MUG: A General Meeting Understanding and Generation Benchmark
- URL: http://arxiv.org/abs/2303.13939v2
- Date: Mon, 27 Mar 2023 03:51:52 GMT
- Title: MUG: A General Meeting Understanding and Generation Benchmark
- Authors: Qinglin Zhang, Chong Deng, Jiaqing Liu, Hai Yu, Qian Chen, Wen Wang,
Zhijie Yan, Jinglin Liu, Yi Ren, Zhou Zhao
- Abstract summary: We build the AliMeeting4MUG Corpus, which consists of 654 recorded Mandarin meeting sessions with diverse topic coverage.
In this paper, we provide a detailed introduction of this corpus, SLP tasks and evaluation methods, baseline systems and their performance.
- Score: 60.09540662936726
- License: http://arxiv.org/licenses/nonexclusive-distrib/1.0/
- Abstract: Listening to long video/audio recordings from video conferencing and online
courses for acquiring information is extremely inefficient. Even after ASR
systems transcribe recordings into long-form spoken language documents, reading
ASR transcripts only partly speeds up seeking information. It has been observed
that a range of NLP applications, such as keyphrase extraction, topic
segmentation, and summarization, significantly improve users' efficiency in
grasping important information. The meeting scenario is among the most valuable
scenarios for deploying these spoken language processing (SLP) capabilities.

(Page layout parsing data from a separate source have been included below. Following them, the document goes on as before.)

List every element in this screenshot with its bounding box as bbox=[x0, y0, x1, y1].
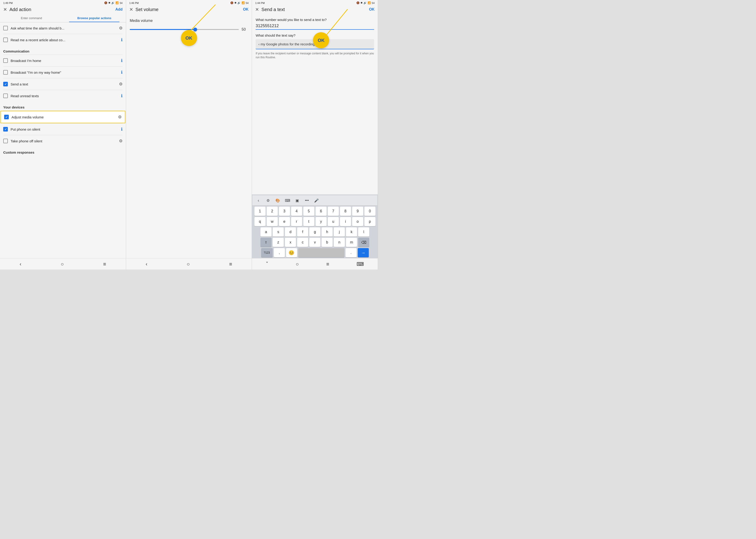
checkbox-checked[interactable] bbox=[3, 82, 8, 86]
key-4[interactable]: 4 bbox=[291, 207, 302, 216]
key-send[interactable]: → bbox=[358, 248, 369, 257]
key-w[interactable]: w bbox=[267, 217, 278, 226]
key-f[interactable]: f bbox=[297, 227, 308, 237]
gear-icon: ⚙ bbox=[118, 115, 122, 119]
checkbox[interactable] bbox=[3, 94, 8, 98]
key-2[interactable]: 2 bbox=[267, 207, 278, 216]
key-i[interactable]: i bbox=[340, 217, 351, 226]
list-item[interactable]: Take phone off silent ⚙ bbox=[0, 135, 126, 147]
keyboard-settings-btn[interactable]: ⚙ bbox=[264, 197, 272, 204]
key-u[interactable]: u bbox=[328, 217, 339, 226]
checkbox-checked[interactable] bbox=[3, 127, 8, 131]
key-d[interactable]: d bbox=[285, 227, 296, 237]
key-6[interactable]: 6 bbox=[315, 207, 327, 216]
list-item[interactable]: Send a text ⚙ bbox=[0, 78, 126, 90]
info-icon: ℹ bbox=[121, 93, 123, 98]
close-button-3[interactable]: ✕ bbox=[255, 7, 259, 12]
key-5[interactable]: 5 bbox=[303, 207, 314, 216]
keyboard-hide-button[interactable]: ⌨ bbox=[357, 261, 364, 267]
key-c[interactable]: c bbox=[297, 238, 308, 247]
key-0[interactable]: 0 bbox=[365, 207, 376, 216]
keyboard-clip-btn[interactable]: ▣ bbox=[293, 197, 301, 204]
key-space[interactable] bbox=[298, 248, 344, 257]
nav-bar-2: ‹ ○ ≡ bbox=[126, 258, 252, 270]
back-button-2[interactable]: ‹ bbox=[146, 261, 147, 267]
key-j[interactable]: j bbox=[334, 227, 345, 237]
checkbox-checked[interactable] bbox=[4, 115, 9, 119]
ok-button-2[interactable]: OK bbox=[243, 7, 248, 12]
collapse-button[interactable]: ˅ bbox=[266, 261, 268, 267]
keyboard-layout-btn[interactable]: ⌨ bbox=[283, 197, 292, 204]
key-r[interactable]: r bbox=[291, 217, 302, 226]
list-item-highlighted[interactable]: Adjust media volume ⚙ bbox=[0, 111, 126, 123]
keyboard-more-btn[interactable]: ••• bbox=[302, 197, 311, 204]
key-v[interactable]: v bbox=[309, 238, 320, 247]
menu-button[interactable]: ≡ bbox=[103, 261, 106, 267]
keyboard-mic-btn[interactable]: 🎤 bbox=[312, 197, 321, 204]
close-button-2[interactable]: ✕ bbox=[129, 7, 133, 12]
key-s[interactable]: s bbox=[273, 227, 284, 237]
list-item[interactable]: Broadcast I'm home ℹ bbox=[0, 55, 126, 66]
key-period[interactable]: . bbox=[346, 248, 357, 257]
hint-text: If you leave the recipient number or mes… bbox=[256, 51, 374, 59]
list-item[interactable]: Read me a recent article about co... ℹ bbox=[0, 34, 126, 45]
key-comma[interactable]: , bbox=[274, 248, 285, 257]
checkbox[interactable] bbox=[3, 58, 8, 63]
key-e[interactable]: e bbox=[279, 217, 290, 226]
key-7[interactable]: 7 bbox=[328, 207, 339, 216]
key-o[interactable]: o bbox=[352, 217, 363, 226]
checkbox[interactable] bbox=[3, 70, 8, 75]
key-p[interactable]: p bbox=[365, 217, 376, 226]
list-item[interactable]: Ask what time the alarm should b... ⚙ bbox=[0, 22, 126, 34]
kb-row-z: ⇧ z x c v b n m ⌫ bbox=[253, 238, 377, 247]
slider-value: 50 bbox=[242, 28, 248, 32]
key-a[interactable]: a bbox=[260, 227, 272, 237]
list-item[interactable]: Read unread texts ℹ bbox=[0, 90, 126, 102]
checkbox[interactable] bbox=[3, 26, 8, 31]
status-icons-3: 🔕 ✱ 🔊 📶 54 bbox=[356, 1, 375, 4]
add-button[interactable]: Add bbox=[116, 7, 123, 12]
key-t[interactable]: t bbox=[303, 217, 314, 226]
keyboard-back-btn[interactable]: ‹ bbox=[254, 197, 263, 204]
key-8[interactable]: 8 bbox=[340, 207, 351, 216]
key-x[interactable]: x bbox=[285, 238, 296, 247]
home-button-3[interactable]: ○ bbox=[296, 261, 299, 267]
close-button-1[interactable]: ✕ bbox=[3, 7, 7, 12]
checkbox[interactable] bbox=[3, 38, 8, 42]
phone-number-field[interactable]: 3125551212 bbox=[256, 24, 374, 30]
key-y[interactable]: y bbox=[315, 217, 327, 226]
home-button[interactable]: ○ bbox=[61, 261, 64, 267]
key-b[interactable]: b bbox=[321, 238, 333, 247]
kb-row-numbers: 1 2 3 4 5 6 7 8 9 0 bbox=[253, 207, 377, 216]
question-1: What number would you like to send a tex… bbox=[256, 18, 374, 22]
list-item[interactable]: Broadcast "I'm on my way home" ℹ bbox=[0, 67, 126, 78]
key-emoji[interactable]: 😊 bbox=[286, 248, 297, 257]
key-k[interactable]: k bbox=[346, 227, 357, 237]
key-z[interactable]: z bbox=[273, 238, 284, 247]
key-numbers-toggle[interactable]: ?123 bbox=[261, 248, 273, 257]
key-9[interactable]: 9 bbox=[352, 207, 363, 216]
back-button[interactable]: ‹ bbox=[20, 261, 21, 267]
tab-enter-command[interactable]: Enter command bbox=[0, 14, 63, 22]
key-1[interactable]: 1 bbox=[254, 207, 266, 216]
list-item[interactable]: Put phone on silent ℹ bbox=[0, 123, 126, 135]
gear-icon: ⚙ bbox=[119, 82, 123, 87]
home-button-2[interactable]: ○ bbox=[187, 261, 190, 267]
key-h[interactable]: h bbox=[321, 227, 333, 237]
key-backspace[interactable]: ⌫ bbox=[358, 238, 369, 247]
key-l[interactable]: l bbox=[358, 227, 369, 237]
key-shift[interactable]: ⇧ bbox=[260, 238, 272, 247]
checkbox[interactable] bbox=[3, 139, 8, 143]
key-q[interactable]: q bbox=[254, 217, 266, 226]
section-custom: Custom responses bbox=[0, 147, 126, 156]
tab-browse-popular[interactable]: Browse popular actions bbox=[63, 14, 126, 22]
top-bar-3: ✕ Send a text OK bbox=[252, 5, 378, 14]
menu-button-3[interactable]: ≡ bbox=[326, 261, 329, 267]
keyboard-theme-btn[interactable]: 🎨 bbox=[274, 197, 282, 204]
key-g[interactable]: g bbox=[309, 227, 320, 237]
key-n[interactable]: n bbox=[334, 238, 345, 247]
menu-button-2[interactable]: ≡ bbox=[229, 261, 232, 267]
ok-button-3[interactable]: OK bbox=[369, 7, 375, 12]
key-m[interactable]: m bbox=[346, 238, 357, 247]
key-3[interactable]: 3 bbox=[279, 207, 290, 216]
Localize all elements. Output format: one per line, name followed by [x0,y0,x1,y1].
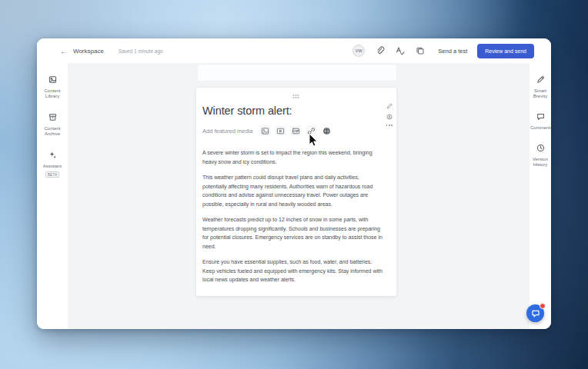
content-archive-icon [48,111,57,125]
sidebar-item-label: Assistant [43,164,62,169]
paragraph[interactable]: Weather forecasts predict up to 12 inche… [202,215,384,251]
beta-badge: BETA [45,171,60,178]
notification-badge [540,303,546,309]
sidebar-item-label: Smart Brevity [530,88,550,99]
assistant-icon [48,148,57,162]
paragraph[interactable]: Ensure you have essential supplies, such… [202,258,384,284]
chat-widget-button[interactable] [526,304,544,322]
topbar: ← Workspace Saved 1 minute ago VW Sen [37,38,551,63]
editor-window: ← Workspace Saved 1 minute ago VW Sen [37,38,551,329]
workspace-link[interactable]: Workspace [73,48,104,55]
editor-canvas: Winter storm alert: Add featured media [68,63,530,329]
back-arrow-icon[interactable]: ← [60,47,68,55]
sidebar-item-content-archive[interactable]: Content Archive [37,111,68,137]
spellcheck-icon[interactable] [395,46,405,56]
gif-icon[interactable] [290,125,302,136]
comments-icon [536,110,545,124]
block-drag-handle[interactable] [293,95,300,99]
block-tools [386,103,393,126]
add-featured-media-label: Add featured media [202,128,252,135]
sidebar-item-comments[interactable]: Comments [530,110,551,131]
attachment-icon[interactable] [375,46,385,56]
smart-brevity-icon [536,73,545,87]
sidebar-item-content-library[interactable]: Content Library [37,73,68,99]
collapsed-header-block[interactable] [198,65,396,81]
copy-icon[interactable] [415,46,425,56]
paragraph[interactable]: A severe winter storm is set to impact t… [202,148,384,166]
sidebar-item-assistant[interactable]: Assistant BETA [37,148,68,178]
content-library-icon [48,73,57,87]
sidebar-item-label: Content Archive [41,126,64,137]
send-test-button[interactable]: Send a test [438,48,467,55]
post-title[interactable]: Winter storm alert: [202,105,390,117]
featured-media-row: Add featured media [202,125,390,136]
paragraph[interactable]: This weather pattern could disrupt trave… [202,173,384,208]
link-icon[interactable] [306,125,317,136]
avatar[interactable]: VW [352,45,365,57]
saved-status: Saved 1 minute ago [119,48,163,54]
sidebar-item-label: Version History [530,157,550,168]
left-rail: Content Library Content Archive Assistan… [37,63,68,329]
review-and-send-button[interactable]: Review and send [477,44,534,58]
right-rail: Smart Brevity Comments Version History [530,63,551,329]
edit-pencil-icon[interactable] [386,103,393,109]
more-options-icon[interactable] [386,125,393,126]
sidebar-item-smart-brevity[interactable]: Smart Brevity [530,73,551,99]
image-icon[interactable] [259,125,271,136]
globe-icon[interactable] [321,125,332,136]
post-body[interactable]: A severe winter storm is set to impact t… [202,148,384,284]
sidebar-item-label: Content Library [41,88,64,99]
sidebar-item-version-history[interactable]: Version History [530,141,551,168]
content-card: Winter storm alert: Add featured media [196,88,396,296]
video-icon[interactable] [275,125,286,136]
version-history-icon [536,141,545,155]
commenter-avatar-icon[interactable] [386,114,393,120]
sidebar-item-label: Comments [530,125,550,131]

However, the lack of large-scale public meeting datasets annotated for these
SLP tasks severely hinders their advancement. To prompt SLP advancement, we
establish a large-scale general Meeting Understanding and Generation Benchmark
(MUG) to benchmark the performance of a wide range of SLP tasks, including
topic segmentation, topic-level and session-level extractive summarization and
topic title generation, keyphrase extraction, and action item detection. To
facilitate the MUG benchmark, we construct and release a large-scale meeting
dataset for comprehensive long-form SLP development, the AliMeeting4MUG Corpus,
which consists of 654 recorded Mandarin meeting sessions with diverse topic
coverage, with manual annotations for SLP tasks on manual transcripts of
meeting recordings. To the best of our knowledge, the AliMeeting4MUG Corpus is
so far the largest meeting corpus in scale and facilitates most SLP tasks. In
this paper, we provide a detailed introduction of this corpus, SLP tasks and
evaluation methods, baseline systems and their performance.
Related papers
- An End-to-End Speech Summarization Using Large Language Model [7.562198375754054]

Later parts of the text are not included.